> Supplied records
────────────────────
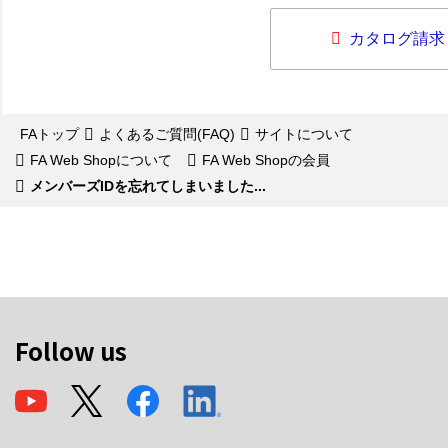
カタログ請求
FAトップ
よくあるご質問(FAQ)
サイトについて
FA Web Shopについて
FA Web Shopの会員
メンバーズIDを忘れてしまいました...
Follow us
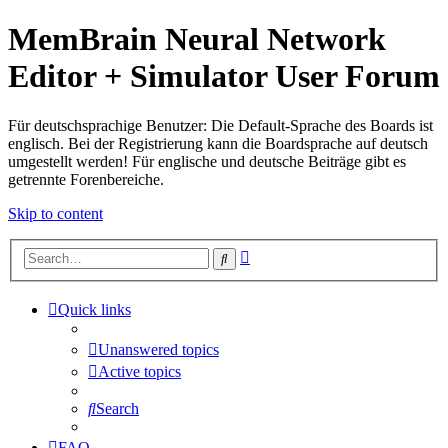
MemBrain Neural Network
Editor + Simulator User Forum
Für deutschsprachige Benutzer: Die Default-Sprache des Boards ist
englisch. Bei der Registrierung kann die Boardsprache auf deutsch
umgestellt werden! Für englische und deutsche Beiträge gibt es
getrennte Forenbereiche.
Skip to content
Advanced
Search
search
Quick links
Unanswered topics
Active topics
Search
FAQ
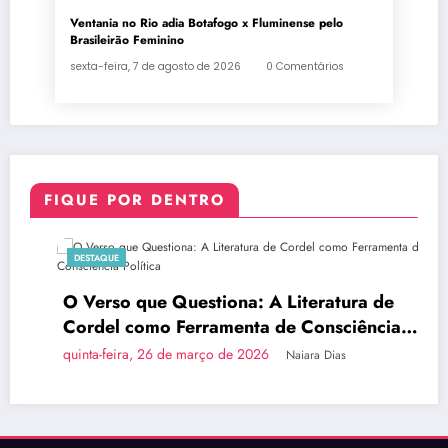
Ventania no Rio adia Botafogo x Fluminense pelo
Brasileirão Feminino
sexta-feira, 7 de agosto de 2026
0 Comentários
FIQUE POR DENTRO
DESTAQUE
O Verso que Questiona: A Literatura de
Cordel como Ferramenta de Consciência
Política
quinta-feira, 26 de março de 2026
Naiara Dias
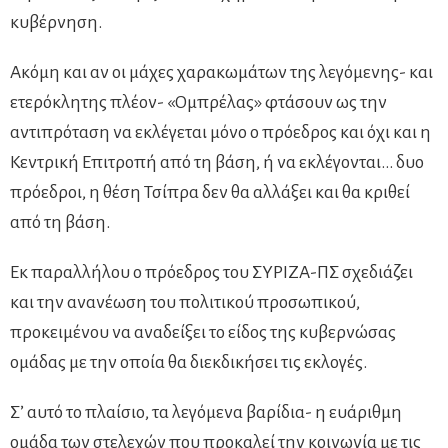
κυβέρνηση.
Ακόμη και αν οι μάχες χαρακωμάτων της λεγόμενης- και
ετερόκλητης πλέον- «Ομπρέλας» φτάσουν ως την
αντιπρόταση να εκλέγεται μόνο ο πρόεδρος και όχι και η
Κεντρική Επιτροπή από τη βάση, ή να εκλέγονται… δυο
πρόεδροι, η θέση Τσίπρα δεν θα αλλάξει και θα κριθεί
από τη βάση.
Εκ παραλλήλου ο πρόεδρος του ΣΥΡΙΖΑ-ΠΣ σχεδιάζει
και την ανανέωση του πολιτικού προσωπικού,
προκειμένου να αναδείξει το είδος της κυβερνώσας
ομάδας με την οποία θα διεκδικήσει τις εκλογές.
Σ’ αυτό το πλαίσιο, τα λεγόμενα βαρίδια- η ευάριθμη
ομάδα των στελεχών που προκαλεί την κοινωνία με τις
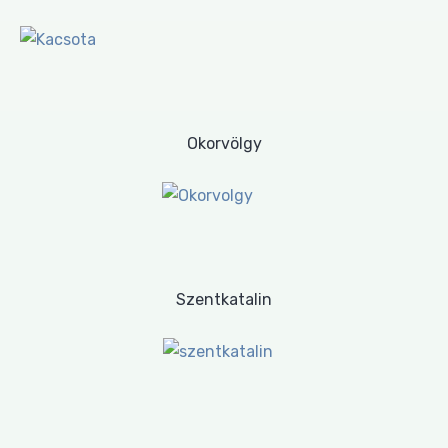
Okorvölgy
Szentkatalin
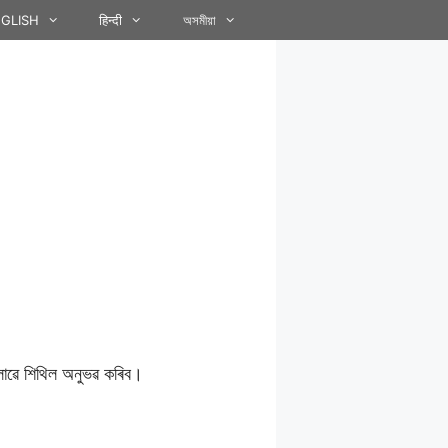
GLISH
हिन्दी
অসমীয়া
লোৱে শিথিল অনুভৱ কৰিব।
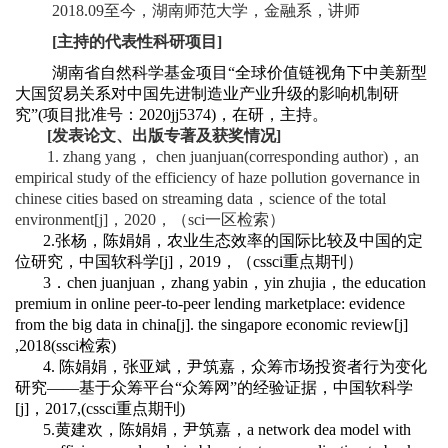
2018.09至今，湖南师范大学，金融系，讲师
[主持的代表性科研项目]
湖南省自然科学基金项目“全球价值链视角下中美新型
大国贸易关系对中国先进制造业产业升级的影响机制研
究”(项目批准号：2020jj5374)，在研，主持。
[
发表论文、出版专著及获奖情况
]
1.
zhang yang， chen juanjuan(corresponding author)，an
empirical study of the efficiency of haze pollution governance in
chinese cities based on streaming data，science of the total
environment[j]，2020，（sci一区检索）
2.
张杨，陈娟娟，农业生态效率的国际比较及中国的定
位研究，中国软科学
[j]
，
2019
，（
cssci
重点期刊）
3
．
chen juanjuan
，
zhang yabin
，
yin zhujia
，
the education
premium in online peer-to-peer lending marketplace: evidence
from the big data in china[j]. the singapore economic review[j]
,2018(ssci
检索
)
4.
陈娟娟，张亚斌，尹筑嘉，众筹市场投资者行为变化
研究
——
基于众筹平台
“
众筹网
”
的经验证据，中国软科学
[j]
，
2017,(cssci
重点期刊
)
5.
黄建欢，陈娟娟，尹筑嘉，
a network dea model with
────────────────────
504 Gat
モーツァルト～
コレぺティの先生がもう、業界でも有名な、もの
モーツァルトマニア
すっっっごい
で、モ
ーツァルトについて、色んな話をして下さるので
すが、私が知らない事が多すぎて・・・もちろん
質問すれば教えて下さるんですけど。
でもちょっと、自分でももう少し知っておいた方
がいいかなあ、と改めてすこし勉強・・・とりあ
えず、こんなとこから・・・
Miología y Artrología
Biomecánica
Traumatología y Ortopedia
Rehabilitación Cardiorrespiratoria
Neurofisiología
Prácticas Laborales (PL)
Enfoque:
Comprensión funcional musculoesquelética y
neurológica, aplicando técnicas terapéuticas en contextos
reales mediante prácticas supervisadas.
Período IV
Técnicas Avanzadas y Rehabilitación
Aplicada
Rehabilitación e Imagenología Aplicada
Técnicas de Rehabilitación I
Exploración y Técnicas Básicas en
────────────────────
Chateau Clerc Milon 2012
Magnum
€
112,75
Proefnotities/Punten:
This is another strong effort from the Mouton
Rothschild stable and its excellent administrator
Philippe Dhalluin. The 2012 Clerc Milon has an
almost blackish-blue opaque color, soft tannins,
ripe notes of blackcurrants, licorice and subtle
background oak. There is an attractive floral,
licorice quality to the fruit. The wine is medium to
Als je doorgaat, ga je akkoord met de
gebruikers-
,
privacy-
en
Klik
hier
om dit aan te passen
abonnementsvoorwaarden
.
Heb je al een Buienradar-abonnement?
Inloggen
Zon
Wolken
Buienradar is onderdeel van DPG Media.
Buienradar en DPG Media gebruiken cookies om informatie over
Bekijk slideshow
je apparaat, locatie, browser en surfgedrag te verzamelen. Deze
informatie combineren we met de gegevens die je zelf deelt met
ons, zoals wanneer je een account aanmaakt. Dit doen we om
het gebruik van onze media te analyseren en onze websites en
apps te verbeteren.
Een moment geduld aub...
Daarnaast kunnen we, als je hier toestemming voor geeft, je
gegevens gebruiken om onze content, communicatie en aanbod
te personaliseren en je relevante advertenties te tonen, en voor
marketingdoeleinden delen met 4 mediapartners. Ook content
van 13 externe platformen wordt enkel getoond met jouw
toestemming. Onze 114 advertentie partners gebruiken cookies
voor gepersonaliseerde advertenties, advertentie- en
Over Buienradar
────────────────────
> Instructions to follow
A single number is required: the count of lines in the data above that include the word "licorice".

> Task response
2